Duck Pond/pool pictures

Pics
Quote:
I did the exact same thing except no silicone. It was cheap and easy to do. I also recommend this. I've seen some other pvc drains but most were plugs and I wanted something in the ground. I'm waiting til the end of summer and hoping the large $30 kiddie pool at walmart goes on clearance.
fl.gif
Much bigger than my $6 pools. I know the birds will LOVE it.
 
Quote:
i will be using a bath but i want to bury it and then put something in the tub so my ducks can get out.
well my idea is to use the plug hole and attach a PVC tube and have that tube leading out into the ground
( my garden is on a majer hill) and have a PVC tap
attached so you can drain it.
i am hopping to drain it into another tub and then filter it and have a pump to return it back to bath tub
hope that made sense.
 
Shella, that does make sense. I think that all of it would work very well except you will need a pretty good filter setup to get the water clear enough to return to the swimming pool. The best filter would be a biological one - i.e. a reed bed. You could have the reed bed uphill from the swimming pond and pump the dirty water into it and then have it drain using gravity back into the swimming pool. The idea is that dirty water goes in one end of the reed bed and takes about 5 days to reach the other end. If you are draining and refilling every day you'd need a reed bed big enough to be filled with gravel and plants and still hold about 5 times the water in the swimming pool. If you are draining it less often you'd need less capacity - just enough for 5 days' retention before the clean water starts getting pushed out by the volume of dirty water coming in.

There is a fair bit of info on the internet about reed beds (mainly for treating human grey water but the principles are the same for duck water). This is a really good article: http://www.aila.org.au/canberragarden/water/Reedbed.pdf

Whatever kind of filter you use I'd put the swimming pond on a surface that will prevent (or discourage) the ducks grabbing dirt and putting it in the pond. Dirt will clog up your filter system.
 
70%cocoa :

Shella, that does make sense. I think that all of it would work very well except you will need a pretty good filter setup to get the water clear enough to return to the swimming pool. The best filter would be a biological one - i.e. a reed bed. You could have the reed bed uphill from the swimming pond and pump the dirty water into it and then have it drain using gravity back into the swimming pool. The idea is that dirty water goes in one end of the reed bed and takes about 5 days to reach the other end. If you are draining and refilling every day you'd need a reed bed big enough to be filled with gravel and plants and still hold about 5 times the water in the swimming pool.
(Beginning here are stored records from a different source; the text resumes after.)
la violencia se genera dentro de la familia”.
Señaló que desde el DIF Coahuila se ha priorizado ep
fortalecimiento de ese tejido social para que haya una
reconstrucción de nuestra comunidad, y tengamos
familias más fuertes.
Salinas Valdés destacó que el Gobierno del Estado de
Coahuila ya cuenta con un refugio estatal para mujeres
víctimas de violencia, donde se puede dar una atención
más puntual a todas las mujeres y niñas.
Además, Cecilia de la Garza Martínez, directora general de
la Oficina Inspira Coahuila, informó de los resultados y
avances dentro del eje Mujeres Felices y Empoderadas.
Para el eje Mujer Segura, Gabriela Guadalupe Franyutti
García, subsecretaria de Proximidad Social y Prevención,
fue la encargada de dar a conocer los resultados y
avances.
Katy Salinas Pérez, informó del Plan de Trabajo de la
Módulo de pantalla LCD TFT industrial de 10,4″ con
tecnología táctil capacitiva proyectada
If you are draining it less often you'd need less capacity - just enough for 5 days' retention before the clean water starts getting pushed out by the volume of dirty water coming in.
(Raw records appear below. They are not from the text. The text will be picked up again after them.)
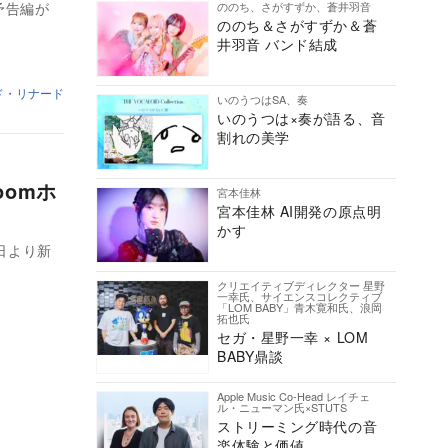
ののち、さがすずか、蒼井羽音
予告編が
ののち＆さがすずか＆蒼
井羽音 バンド結成
ド・リナード
いのうつはSA、奏
いのうつは×奏が語る、音
割れの美学
omホ
宮本佳林
宮本佳林 AI開発の原点明
かす
日より新
クリエイティブディレクター 星野
一幸氏、サイエンスコレクティブ
「LOM BABY」青木寛和氏、浪岡
拓也氏
セガ・星野一幸 × LOM
BABY鼎談
Apple Music Co-Head レイチェ
ル・ニューマン氏×STUTS
ストリーミング時代の音
楽体験と価値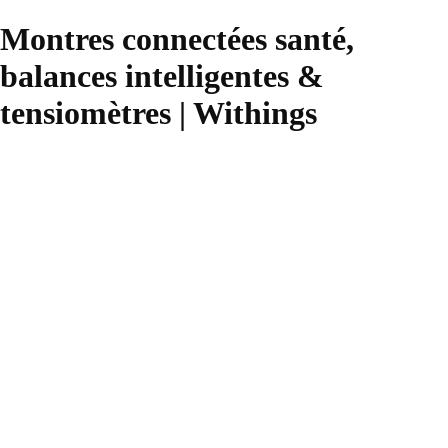
Montres connectées santé,
balances intelligentes &
tensiomètres | Withings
There is a fair bit of info on the internet about reed beds (mainly for treating human grey water but the principles are the same for duck water). This is a really good article: http://www.aila.org.au/canberragarden/water/Reedbed.pdf

Whatever kind of filter you use I'd put the swimming pond on a surface that will prevent (or discourage) the ducks grabbing dirt and putting it in the pond. Dirt will clog up your filter system.

thanks
my idea is to use a couple of large bio filters that syphon in to each one 1 at a time so by the time it reaches the bath it should be cleanish and then with a large pump
which will be surrounded by filter media (so not to get clogged up) recycle it back to the top​
 
70%cocoa :

Sounds great, Shella
thumbsup.gif
I hope you post pictures etc. - we'd love to see this project online
big_smile.png


i will as soon as i can
i will take photos of each steps​
 
We had a tub in the flight pen and removed it. It has a PVC pipe attached for drainage but did not have enough down force to drain all of the water. So we were always left with water and much in the bottom that needed cleaned out. It is now out for the geese to use and is raised up on bricks at an angle. I still have to put the hose into the tub in the drain opening to force all the water out to clean it.
 
I'm still making a decent pond for my ducks. My mom and I are going to put in a large pond (from home depot) into the big pond we originally dug. Then just fill with dirt around the sides, they'll have more room and we'll have a pond that won't take a long time to pump out.
By the way, will my laying flock of ducks eat pea pebbles? Or pea gravel, whatever you call it. We got that from home depot aswell and I'm hoping they won't eat any of it.. The younger ducks nibbled at the pebbles I put around their pond and it looked like they were trying to eat it.